Make Fail Overflow Test less flaky #164

abutch3r · 2024-02-22T11:13:51Z

Fail overflow test can fail to pass if exception is thrown after more then 256 messages have been processed.

increase window within which a failure can occur by applying a similar change as was done in #158

Fail overflow test can fail to pass if exception is thrown after more then 256 messages have been processed microprofile#162

eclipse-microprofile-bot · 2024-02-22T11:15:03Z

Can one of the admins verify this patch?

Azquelt · 2024-02-22T11:56:57Z

@eclipse-microprofile-bot please test this

Azquelt · 2024-02-22T11:58:47Z

To be honest, this test looks pretty sketchy.

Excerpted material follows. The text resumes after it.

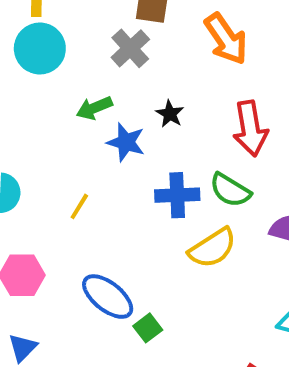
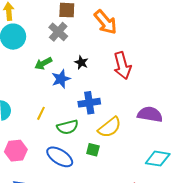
blue star: (126, 142) -> (61, 79), turned -30
green semicircle: (230, 190) -> (68, 127), moved, turned -40
green square: (148, 328) -> (93, 150), moved, turned -32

We're submitting to the executor in a tight loop, but the methods downstream of the processor seem to also run as quickly as possible.

I don't think there's any guarantee in this test that the emitter will overflow?

cescoffier · 2024-02-22T12:05:16Z

Yes, it may not overflow depending on the timing of the test.

We may want to disable it completely.

Azquelt · 2024-02-22T14:16:10Z

@eclipse-microprofile-bot test this please

abutch3r · 2024-02-22T14:54:08Z

@cescoffier
I have updated the test bean to be in line with the other beans which all contain a 1 millisecond sleep, which should for all practical purposes mean that the test will now throw the failure as expected.

Azquelt

I think this looks good.

Azquelt · 2024-02-26T11:01:37Z

1 second sleep

That'll be a 1 millisecond sleep - which should still be enough to ensure that we send messages to the emitter faster than they can be processed.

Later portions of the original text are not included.